[Requirement]: Beginning with the line that contains "Allgemeine Geschäftsbedingungen (AGB)" in the material below, print each line exactly until the line that contains "Lederbänder (362, 2183)" has been printed, then stop.

■ ■ ■ ■

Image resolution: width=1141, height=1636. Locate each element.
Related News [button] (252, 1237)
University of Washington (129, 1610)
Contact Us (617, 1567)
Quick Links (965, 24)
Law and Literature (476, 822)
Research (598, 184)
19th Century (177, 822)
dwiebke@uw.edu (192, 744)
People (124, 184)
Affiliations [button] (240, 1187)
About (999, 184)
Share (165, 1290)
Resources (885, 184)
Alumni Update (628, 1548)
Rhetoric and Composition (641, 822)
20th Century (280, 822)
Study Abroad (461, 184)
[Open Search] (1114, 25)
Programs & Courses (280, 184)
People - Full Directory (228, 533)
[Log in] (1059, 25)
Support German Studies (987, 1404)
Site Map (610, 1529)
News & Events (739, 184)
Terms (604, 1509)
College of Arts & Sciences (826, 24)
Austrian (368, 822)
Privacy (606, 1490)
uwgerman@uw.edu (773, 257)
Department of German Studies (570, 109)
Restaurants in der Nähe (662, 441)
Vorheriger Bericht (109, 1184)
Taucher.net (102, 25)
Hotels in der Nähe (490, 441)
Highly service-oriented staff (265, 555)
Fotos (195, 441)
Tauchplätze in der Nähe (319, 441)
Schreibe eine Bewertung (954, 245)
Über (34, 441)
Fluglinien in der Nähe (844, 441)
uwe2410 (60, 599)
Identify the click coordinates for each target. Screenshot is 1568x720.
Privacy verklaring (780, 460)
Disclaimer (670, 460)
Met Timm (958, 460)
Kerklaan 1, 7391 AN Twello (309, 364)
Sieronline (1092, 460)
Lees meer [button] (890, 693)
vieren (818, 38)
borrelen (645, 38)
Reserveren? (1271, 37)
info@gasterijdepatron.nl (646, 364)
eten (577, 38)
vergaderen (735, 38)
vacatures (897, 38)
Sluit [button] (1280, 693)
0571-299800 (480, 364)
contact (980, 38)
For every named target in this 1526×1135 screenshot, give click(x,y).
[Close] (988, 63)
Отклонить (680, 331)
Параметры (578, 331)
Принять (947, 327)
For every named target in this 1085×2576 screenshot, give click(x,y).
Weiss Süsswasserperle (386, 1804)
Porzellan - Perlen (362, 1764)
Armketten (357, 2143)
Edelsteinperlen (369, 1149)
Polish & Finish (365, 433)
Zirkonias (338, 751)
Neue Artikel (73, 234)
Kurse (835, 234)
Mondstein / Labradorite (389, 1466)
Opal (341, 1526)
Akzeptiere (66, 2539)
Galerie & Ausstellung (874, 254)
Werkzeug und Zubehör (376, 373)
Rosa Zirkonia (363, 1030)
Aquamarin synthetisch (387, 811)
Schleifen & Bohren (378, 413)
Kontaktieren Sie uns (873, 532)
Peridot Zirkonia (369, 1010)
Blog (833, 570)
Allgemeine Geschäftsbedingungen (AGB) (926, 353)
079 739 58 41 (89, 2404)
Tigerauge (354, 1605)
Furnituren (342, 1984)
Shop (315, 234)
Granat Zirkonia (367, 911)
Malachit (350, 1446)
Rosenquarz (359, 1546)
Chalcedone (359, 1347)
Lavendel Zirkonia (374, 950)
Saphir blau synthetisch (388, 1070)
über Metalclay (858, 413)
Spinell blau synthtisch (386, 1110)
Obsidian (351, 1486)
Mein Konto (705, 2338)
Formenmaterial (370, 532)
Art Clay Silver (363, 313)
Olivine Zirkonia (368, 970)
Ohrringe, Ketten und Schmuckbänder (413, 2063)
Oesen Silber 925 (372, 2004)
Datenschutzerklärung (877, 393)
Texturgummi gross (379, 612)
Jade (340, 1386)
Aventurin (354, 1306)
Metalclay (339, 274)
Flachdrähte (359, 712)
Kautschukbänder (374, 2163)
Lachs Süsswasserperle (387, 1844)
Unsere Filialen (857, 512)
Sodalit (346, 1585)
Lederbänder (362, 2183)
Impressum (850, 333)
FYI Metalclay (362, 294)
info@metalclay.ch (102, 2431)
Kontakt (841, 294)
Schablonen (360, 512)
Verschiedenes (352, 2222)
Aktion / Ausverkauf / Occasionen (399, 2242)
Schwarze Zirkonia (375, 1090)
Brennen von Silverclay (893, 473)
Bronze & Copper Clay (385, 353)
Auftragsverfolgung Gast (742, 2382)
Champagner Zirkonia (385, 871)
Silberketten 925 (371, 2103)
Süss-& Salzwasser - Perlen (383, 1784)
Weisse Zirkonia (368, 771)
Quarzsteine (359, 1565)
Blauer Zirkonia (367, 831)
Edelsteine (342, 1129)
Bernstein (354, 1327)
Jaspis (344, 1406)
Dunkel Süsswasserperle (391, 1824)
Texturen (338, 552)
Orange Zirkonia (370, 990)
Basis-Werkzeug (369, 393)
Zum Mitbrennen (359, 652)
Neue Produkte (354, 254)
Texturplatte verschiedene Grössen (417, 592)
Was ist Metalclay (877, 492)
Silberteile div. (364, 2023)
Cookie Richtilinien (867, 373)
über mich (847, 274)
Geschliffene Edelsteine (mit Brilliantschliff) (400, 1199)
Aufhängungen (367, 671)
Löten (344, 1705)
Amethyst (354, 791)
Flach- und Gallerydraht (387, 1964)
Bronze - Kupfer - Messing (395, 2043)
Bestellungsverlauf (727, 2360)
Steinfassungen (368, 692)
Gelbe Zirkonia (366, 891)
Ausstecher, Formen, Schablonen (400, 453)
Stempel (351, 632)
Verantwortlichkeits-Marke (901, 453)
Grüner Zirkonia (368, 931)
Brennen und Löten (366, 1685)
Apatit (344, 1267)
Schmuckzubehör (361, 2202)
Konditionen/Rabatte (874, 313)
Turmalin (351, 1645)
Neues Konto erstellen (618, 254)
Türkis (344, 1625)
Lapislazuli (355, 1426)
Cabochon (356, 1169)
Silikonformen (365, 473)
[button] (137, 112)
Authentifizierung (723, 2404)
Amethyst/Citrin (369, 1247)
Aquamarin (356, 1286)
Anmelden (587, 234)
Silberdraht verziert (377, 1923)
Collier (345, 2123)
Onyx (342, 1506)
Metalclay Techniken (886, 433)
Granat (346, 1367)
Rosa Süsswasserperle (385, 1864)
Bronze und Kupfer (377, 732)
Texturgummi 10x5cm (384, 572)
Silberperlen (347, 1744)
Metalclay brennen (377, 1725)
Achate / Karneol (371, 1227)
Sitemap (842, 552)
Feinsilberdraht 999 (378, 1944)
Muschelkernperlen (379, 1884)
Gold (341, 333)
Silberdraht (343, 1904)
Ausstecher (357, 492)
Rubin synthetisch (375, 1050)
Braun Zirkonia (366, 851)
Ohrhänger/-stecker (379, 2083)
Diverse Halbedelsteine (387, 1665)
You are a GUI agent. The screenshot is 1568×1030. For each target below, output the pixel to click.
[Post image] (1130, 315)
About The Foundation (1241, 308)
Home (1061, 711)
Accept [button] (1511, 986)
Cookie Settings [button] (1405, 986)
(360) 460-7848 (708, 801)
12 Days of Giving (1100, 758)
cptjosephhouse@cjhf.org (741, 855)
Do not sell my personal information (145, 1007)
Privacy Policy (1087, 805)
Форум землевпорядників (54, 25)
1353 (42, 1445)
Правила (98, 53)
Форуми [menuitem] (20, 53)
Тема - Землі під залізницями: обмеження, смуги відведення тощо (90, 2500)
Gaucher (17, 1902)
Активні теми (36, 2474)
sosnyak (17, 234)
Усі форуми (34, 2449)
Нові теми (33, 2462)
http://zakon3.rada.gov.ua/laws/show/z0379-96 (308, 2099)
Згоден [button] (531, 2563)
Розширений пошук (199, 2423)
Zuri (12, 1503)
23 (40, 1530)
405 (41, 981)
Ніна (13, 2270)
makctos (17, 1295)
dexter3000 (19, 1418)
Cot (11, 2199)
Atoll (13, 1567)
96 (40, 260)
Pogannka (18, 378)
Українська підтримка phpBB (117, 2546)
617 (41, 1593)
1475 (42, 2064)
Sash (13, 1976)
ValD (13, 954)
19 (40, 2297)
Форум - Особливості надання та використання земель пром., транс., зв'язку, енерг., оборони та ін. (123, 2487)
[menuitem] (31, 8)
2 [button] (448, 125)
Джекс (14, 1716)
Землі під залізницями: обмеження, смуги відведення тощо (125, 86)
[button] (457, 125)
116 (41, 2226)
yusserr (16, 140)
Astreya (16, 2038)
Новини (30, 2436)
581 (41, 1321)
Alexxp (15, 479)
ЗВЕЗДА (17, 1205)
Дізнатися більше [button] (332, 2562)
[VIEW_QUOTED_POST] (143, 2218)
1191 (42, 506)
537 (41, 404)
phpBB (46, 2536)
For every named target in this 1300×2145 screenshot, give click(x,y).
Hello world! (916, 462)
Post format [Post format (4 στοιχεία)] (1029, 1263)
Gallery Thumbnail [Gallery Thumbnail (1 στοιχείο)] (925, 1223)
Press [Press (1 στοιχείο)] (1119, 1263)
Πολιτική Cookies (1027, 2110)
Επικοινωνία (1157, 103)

■ ■ ■ ■

[Your solution]:
Allgemeine Geschäftsbedingungen (AGB) (926, 353)
079 739 58 41 (89, 2404)
Tigerauge (354, 1605)
Furnituren (342, 1984)
Shop (315, 234)
Granat Zirkonia (367, 911)
Malachit (350, 1446)
Rosenquarz (359, 1546)
Chalcedone (359, 1347)
Lavendel Zirkonia (374, 950)
Saphir blau synthetisch (388, 1070)
über Metalclay (858, 413)
Spinell blau synthtisch (386, 1110)
Obsidian (351, 1486)
Mein Konto (705, 2338)
Formenmaterial (370, 532)
Art Clay Silver (363, 313)
Olivine Zirkonia (368, 970)
Ohrringe, Ketten und Schmuckbänder (413, 2063)
Oesen Silber 925 (372, 2004)
Datenschutzerklärung (877, 393)
Texturgummi gross (379, 612)
Jade (340, 1386)
Aventurin (354, 1306)
Metalclay (339, 274)
Flachdrähte (359, 712)
Kautschukbänder (374, 2163)
Lachs Süsswasserperle (387, 1844)
Unsere Filialen (857, 512)
Sodalit (346, 1585)
Lederbänder (362, 2183)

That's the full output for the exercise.